Thursday, February 12, 2009

Market Conditions

Another month, another plunging stock market. This marks the fifth month in a row that the market has experienced abnormal fluctuation. I don't know about you, but I'm getting a bit tired of it.

I have little doubt that this latest plunge is due to a continued lack of leadership and outright irresponsibility by our congressional leaders and our new President. Promising hope and change we have gotten the exact same type of irresponsibility that the last four congresses have brought us.

The AP reported yesterday that Americans should start seeing an extra $13 in their paychecks soon, that should really stimulate things.
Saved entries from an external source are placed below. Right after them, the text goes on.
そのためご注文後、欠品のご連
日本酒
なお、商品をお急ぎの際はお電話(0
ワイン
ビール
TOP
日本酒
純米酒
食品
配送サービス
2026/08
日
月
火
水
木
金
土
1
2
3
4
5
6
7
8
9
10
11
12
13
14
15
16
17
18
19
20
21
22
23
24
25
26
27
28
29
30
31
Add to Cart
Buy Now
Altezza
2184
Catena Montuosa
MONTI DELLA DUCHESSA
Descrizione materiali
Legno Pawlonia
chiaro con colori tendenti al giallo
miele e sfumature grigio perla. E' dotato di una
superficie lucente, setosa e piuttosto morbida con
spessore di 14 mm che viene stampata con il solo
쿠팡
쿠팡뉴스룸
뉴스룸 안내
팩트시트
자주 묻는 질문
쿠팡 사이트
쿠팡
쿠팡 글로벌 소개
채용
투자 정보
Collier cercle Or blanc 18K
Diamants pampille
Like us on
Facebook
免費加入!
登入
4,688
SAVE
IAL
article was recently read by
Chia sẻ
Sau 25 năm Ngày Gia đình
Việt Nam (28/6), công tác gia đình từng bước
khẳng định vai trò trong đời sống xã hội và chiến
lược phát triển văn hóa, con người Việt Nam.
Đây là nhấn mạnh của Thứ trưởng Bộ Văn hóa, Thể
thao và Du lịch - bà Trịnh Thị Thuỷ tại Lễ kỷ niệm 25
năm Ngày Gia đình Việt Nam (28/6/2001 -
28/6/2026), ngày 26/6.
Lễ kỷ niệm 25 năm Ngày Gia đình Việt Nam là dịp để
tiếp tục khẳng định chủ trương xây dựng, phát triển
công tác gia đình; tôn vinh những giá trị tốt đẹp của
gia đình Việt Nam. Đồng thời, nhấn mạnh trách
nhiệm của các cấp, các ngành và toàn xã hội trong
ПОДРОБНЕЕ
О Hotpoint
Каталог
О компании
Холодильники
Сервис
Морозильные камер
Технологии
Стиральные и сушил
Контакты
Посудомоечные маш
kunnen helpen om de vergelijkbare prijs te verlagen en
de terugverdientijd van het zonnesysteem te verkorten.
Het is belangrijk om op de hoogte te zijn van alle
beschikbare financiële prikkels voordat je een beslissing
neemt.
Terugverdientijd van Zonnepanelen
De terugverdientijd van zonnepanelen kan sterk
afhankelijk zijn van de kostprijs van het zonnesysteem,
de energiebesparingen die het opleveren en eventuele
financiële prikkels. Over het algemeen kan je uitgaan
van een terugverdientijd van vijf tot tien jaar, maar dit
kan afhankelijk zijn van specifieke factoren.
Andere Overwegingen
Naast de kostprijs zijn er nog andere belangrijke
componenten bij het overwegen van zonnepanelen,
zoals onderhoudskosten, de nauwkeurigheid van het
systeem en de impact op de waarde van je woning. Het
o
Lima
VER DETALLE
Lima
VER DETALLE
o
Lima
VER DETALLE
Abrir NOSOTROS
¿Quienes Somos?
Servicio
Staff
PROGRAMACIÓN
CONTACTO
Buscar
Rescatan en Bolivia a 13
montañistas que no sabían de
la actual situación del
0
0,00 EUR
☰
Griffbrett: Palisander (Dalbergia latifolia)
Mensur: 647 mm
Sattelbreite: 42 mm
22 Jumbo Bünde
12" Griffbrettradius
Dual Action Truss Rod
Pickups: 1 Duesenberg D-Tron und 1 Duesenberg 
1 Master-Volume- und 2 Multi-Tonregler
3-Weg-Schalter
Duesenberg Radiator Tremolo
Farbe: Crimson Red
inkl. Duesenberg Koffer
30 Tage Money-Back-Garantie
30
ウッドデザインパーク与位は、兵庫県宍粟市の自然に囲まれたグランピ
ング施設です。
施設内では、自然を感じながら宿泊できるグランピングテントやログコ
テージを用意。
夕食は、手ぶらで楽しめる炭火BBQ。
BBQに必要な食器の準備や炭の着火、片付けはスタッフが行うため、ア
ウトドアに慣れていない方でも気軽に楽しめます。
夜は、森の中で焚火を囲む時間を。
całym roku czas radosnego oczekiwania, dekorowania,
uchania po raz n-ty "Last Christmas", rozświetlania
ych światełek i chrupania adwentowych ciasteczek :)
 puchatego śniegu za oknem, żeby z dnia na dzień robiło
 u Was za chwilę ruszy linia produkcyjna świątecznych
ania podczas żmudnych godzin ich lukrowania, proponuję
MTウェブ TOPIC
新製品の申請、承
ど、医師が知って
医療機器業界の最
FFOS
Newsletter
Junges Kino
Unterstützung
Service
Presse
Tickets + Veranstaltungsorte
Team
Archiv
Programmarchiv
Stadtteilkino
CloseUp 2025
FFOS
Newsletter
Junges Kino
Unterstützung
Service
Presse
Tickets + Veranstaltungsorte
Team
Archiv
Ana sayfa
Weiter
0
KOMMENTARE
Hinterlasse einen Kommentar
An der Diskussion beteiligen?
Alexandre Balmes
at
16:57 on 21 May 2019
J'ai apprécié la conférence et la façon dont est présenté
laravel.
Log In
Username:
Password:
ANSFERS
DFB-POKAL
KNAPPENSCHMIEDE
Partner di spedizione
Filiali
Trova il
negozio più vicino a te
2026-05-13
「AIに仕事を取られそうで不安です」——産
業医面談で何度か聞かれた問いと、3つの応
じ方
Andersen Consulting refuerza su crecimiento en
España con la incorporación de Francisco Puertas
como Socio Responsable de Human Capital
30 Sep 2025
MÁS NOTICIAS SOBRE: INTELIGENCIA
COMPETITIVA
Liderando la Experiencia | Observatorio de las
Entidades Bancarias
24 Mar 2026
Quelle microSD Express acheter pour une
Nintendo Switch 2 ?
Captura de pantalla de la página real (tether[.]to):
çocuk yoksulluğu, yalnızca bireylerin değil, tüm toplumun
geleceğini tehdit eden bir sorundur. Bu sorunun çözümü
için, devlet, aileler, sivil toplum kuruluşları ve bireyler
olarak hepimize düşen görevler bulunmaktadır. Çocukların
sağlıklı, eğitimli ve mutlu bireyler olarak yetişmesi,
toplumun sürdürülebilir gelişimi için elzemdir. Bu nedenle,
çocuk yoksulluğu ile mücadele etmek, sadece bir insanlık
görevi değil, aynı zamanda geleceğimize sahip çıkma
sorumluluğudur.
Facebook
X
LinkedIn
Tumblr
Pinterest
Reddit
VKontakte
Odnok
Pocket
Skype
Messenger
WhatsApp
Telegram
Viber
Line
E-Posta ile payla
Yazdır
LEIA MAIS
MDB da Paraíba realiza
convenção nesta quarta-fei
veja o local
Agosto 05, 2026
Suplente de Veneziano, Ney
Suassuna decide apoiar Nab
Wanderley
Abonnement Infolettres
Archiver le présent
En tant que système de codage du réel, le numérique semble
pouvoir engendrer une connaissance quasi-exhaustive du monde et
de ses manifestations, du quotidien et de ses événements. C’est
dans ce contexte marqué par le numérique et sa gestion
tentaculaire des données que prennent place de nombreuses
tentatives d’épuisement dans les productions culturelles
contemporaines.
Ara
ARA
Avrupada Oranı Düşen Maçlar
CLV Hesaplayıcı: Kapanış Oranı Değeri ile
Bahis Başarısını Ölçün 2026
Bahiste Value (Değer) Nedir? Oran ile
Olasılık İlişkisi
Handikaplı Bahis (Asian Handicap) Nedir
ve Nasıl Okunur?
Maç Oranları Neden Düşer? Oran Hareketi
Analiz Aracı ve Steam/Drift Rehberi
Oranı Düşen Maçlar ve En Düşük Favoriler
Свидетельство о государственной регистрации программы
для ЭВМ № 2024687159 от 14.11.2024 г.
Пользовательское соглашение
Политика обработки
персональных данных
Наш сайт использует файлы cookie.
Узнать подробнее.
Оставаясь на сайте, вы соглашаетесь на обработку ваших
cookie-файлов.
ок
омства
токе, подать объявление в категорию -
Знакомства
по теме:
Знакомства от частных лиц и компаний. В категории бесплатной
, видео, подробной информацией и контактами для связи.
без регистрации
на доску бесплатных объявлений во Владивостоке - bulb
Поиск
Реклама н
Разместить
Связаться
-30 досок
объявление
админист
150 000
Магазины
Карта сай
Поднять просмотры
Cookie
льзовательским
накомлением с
For nearly a year I have stated that we need to deal with the underlying issues, we need to treat the disease not the symptoms. Instead we are going to continue to ignore the disease as if it can't be diagnosed or isn't real. In the President's first press conference he outlined his priorities:

Priority One

"A particularly urgent priority is a further extension of unemployment insurance benefits for workers who cannot find work in the increasingly weak economy."

Priority Two

"Second, we have to address the spreading impact of the financial crisis on the other sectors of our economy -- small businesses that are struggling to meet their payrolls and finance their holiday inventories, and state and municipal governments facing devastating budget cuts and tax increases."

Priority Three

"In addition, I have made it a high priority for my transition team to work on additional policy options to help the auto industry adjust, weather the financial crisis, and succeed in producing fuel-efficient cars here in the United States of America."

Priority Four

"we will review the implementation of this administration's financial program to ensure that the government's efforts are achieving their central goal of stabilizing financial markets while protecting taxpayers, helping homeowners and not unduly rewarding the management of financial firms that are receiving government assistance."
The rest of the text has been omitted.